▸ Exercise prompt:
Look through the entries below, please, and copy every line with the word "records".

▸ Data:

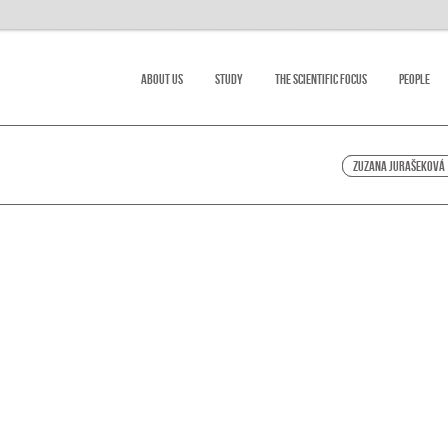
About Us
Study
The scientific focus
People
Zuzana Jurašeková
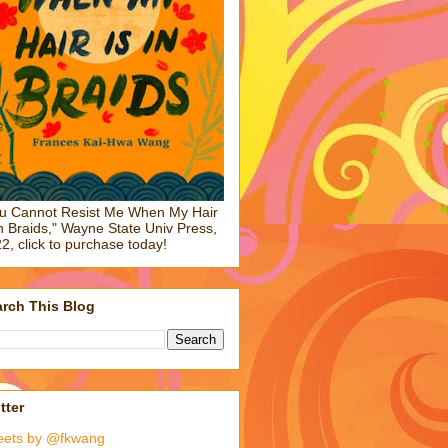
u Cannot Resist Me When My Hair
in Braids," Wayne State Univ Press,
2, click to purchase today!
rch This Blog
tter
eets by @fkwang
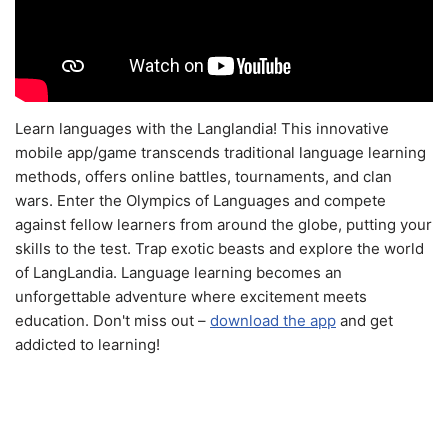
Learn languages with the Langlandia! This innovative
mobile app/game transcends traditional language learning
methods, offers online battles, tournaments, and clan
wars. Enter the Olympics of Languages and compete
against fellow learners from around the globe, putting your
skills to the test. Trap exotic beasts and explore the world
of LangLandia. Language learning becomes an
unforgettable adventure where excitement meets
education. Don't miss out –
download the app
and get
addicted to learning!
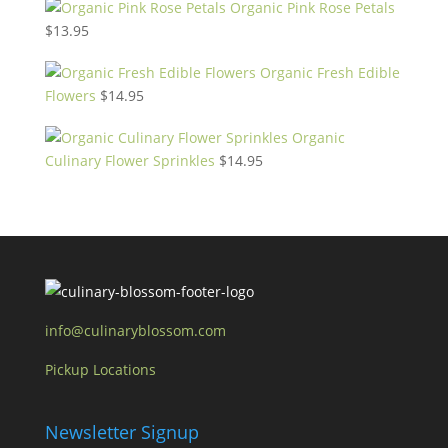
Organic Pink Rose Petals
$
13.95
Organic Fresh Edible
Flowers
$
14.95
Organic
Culinary Flower Sprinkles
$
14.95
info@culinaryblossom.com
Pickup Locations
Newsletter Signup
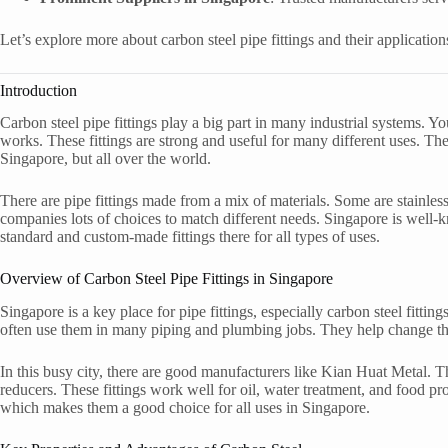
Let’s explore more about carbon steel pipe fittings and their application
Introduction
Carbon steel pipe fittings play a big part in many industrial systems. Y
works. These fittings are strong and useful for many different uses. The
Singapore, but all over the world.
There are pipe fittings made from a mix of materials. Some are stainless
companies lots of choices to match different needs. Singapore is well-k
standard and custom-made fittings there for all types of uses.
Overview of Carbon Steel Pipe Fittings in Singapore
Singapore is a key place for pipe fittings, especially carbon steel fittin
often use them in many piping and plumbing jobs. They help change the 
In this busy city, there are good manufacturers like Kian Huat Metal. Th
reducers. These fittings work well for oil, water treatment, and food pro
which makes them a good choice for all uses in Singapore.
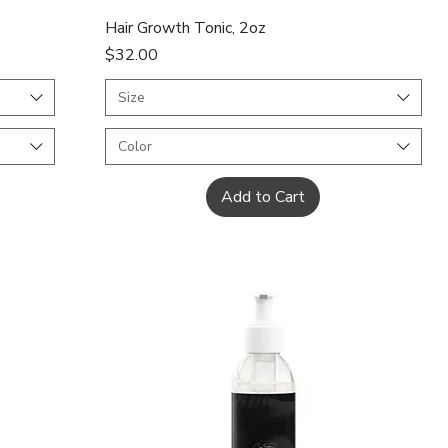
Quick View
Hair Growth Tonic, 2oz
Price
$32.00
Size
Color
Add to Cart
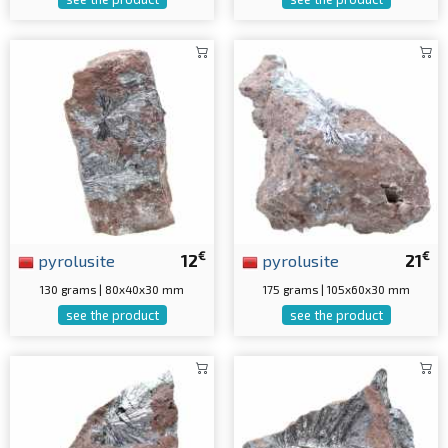
€
€
pyrolusite
12
pyrolusite
21
130 grams | 80x40x30 mm
175 grams | 105x60x30 mm
see the product
see the product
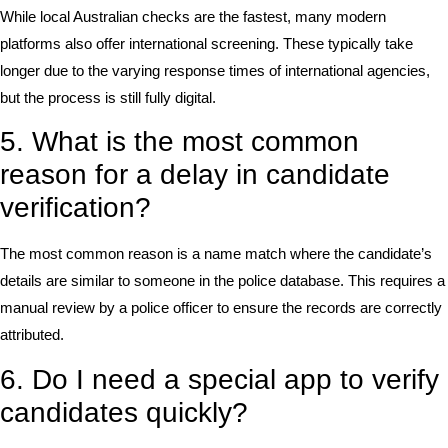
While local Australian checks are the fastest, many modern
platforms also offer international screening. These typically take
longer due to the varying response times of international agencies,
but the process is still fully digital.
5. What is the most common
reason for a delay in candidate
verification?
The most common reason is a name match where the candidate’s
details are similar to someone in the police database. This requires a
manual review by a police officer to ensure the records are correctly
attributed.
6. Do I need a special app to verify
candidates quickly?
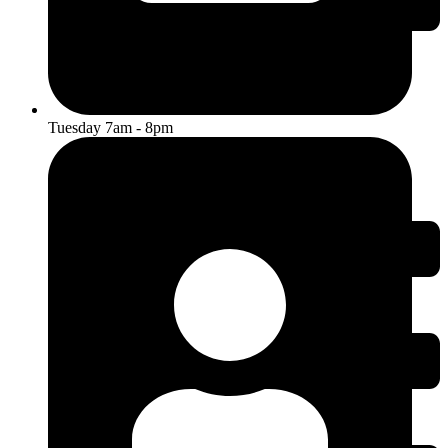
Tuesday 7am - 8pm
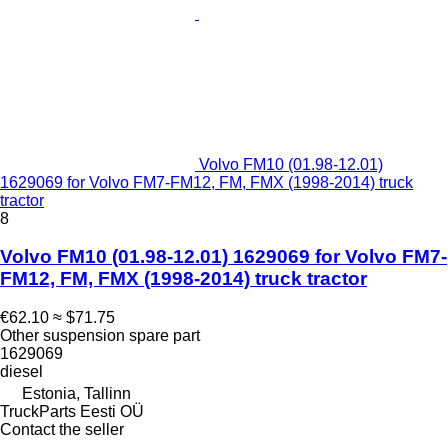
Volvo FM10 (01.98-12.01)
1629069 for Volvo FM7-FM12, FM, FMX (1998-2014) truck
tractor
8
Volvo FM10 (01.98-12.01) 1629069 for Volvo FM7-
FM12, FM, FMX (1998-2014) truck tractor
€62.10
≈ $71.75
Other suspension spare part
1629069
diesel
Estonia, Tallinn
TruckParts Eesti OÜ
Contact the seller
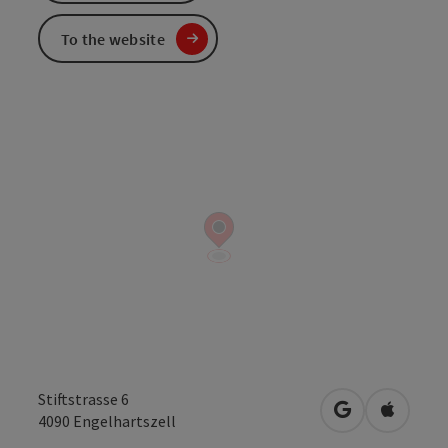
To the website
Stiftstrasse 6
open in Googl
Open in
4090
Engelhartszell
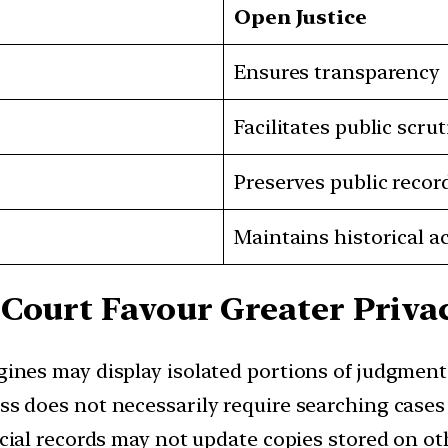
Open Justice
Ensures transparency
Facilitates public scrut
Preserves public recor
Maintains historical a
Court Favour Greater Privac
ines may display isolated portions of judgment
ss does not necessarily require searching case
cial records may not update copies stored on ot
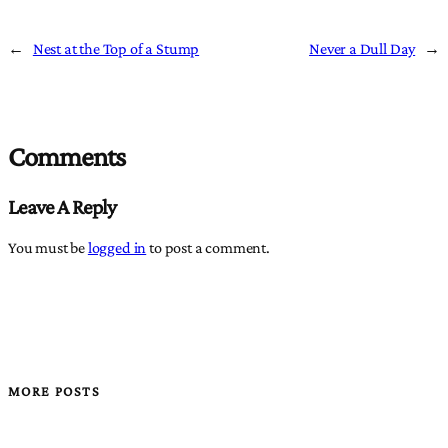
←
Nest at the Top of a Stump
Never a Dull Day
→
Comments
Leave A Reply
You must be
logged in
to post a comment.
MORE POSTS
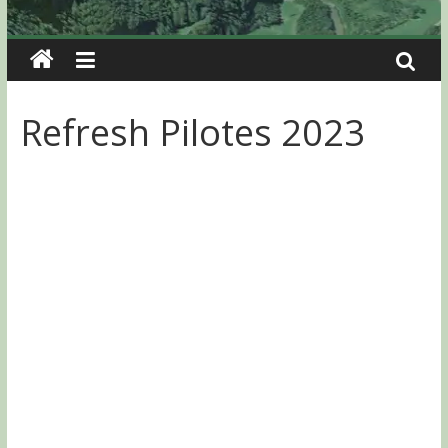
Refresh Pilotes 2023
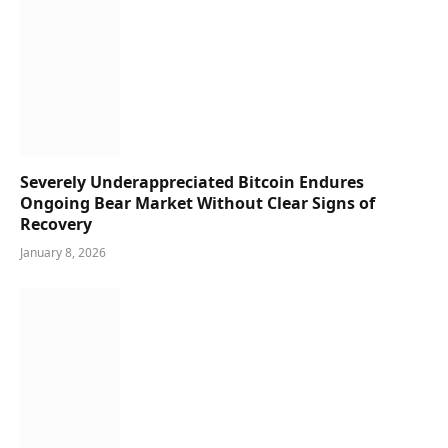
Severely Underappreciated Bitcoin Endures
Ongoing Bear Market Without Clear Signs of
Recovery
January 8, 2026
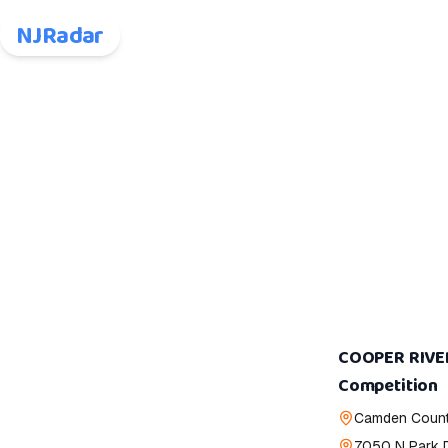
NJRadar
COOPER RIVE
Competition
Camden Count
7050 N Park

▸ Exercise solution:
manual review by a police officer to ensure the records are correctly
cial records may not update copies stored on ot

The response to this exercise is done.